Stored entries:
##########
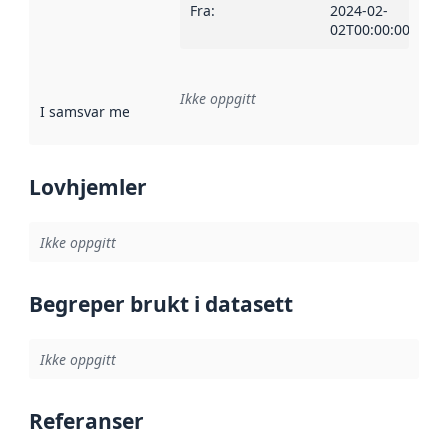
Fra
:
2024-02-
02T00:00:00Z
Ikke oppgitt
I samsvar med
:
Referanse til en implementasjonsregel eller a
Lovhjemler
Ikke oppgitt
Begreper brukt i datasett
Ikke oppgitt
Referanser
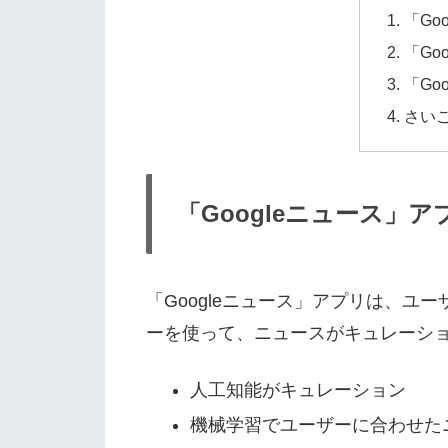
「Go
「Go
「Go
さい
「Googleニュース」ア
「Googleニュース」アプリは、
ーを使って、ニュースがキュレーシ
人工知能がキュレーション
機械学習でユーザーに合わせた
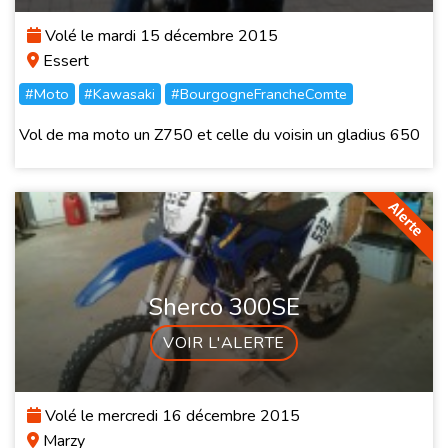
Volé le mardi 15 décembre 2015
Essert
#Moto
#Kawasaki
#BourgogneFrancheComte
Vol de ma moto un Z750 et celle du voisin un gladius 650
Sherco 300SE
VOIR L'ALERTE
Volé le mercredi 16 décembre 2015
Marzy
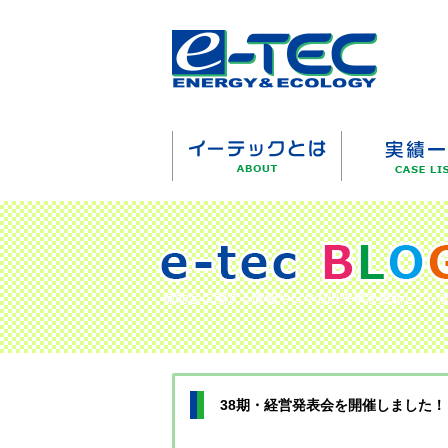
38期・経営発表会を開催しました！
##########
Leave out every picture and copy the rest of the records exactly.

ANSWER TO THE PROBLEM:
Fra
:
2024-02-
02T00:00:00Z
Ikke oppgitt
I samsvar med
:
Referanse til en implementasjonsregel eller a
Lovhjemler
Ikke oppgitt
Begreper brukt i datasett
Ikke oppgitt
Referanser
「Go
「Go
「Go
さい
「Googleニュース」ア
「Googleニュース」アプリは、
ーを使って、ニュースがキュレーシ
人工知能がキュレーション
機械学習でユーザーに合わせた
Volé le mardi 15 décembre 2015
Essert
#Moto
#Kawasaki
#BourgogneFrancheComte
Vol de ma moto un Z750 et celle du voisin un gladius 650
Sherco 300SE
VOIR L'ALERTE
Volé le mercredi 16 décembre 2015
Marzy
38期・経営発表会を開催しました！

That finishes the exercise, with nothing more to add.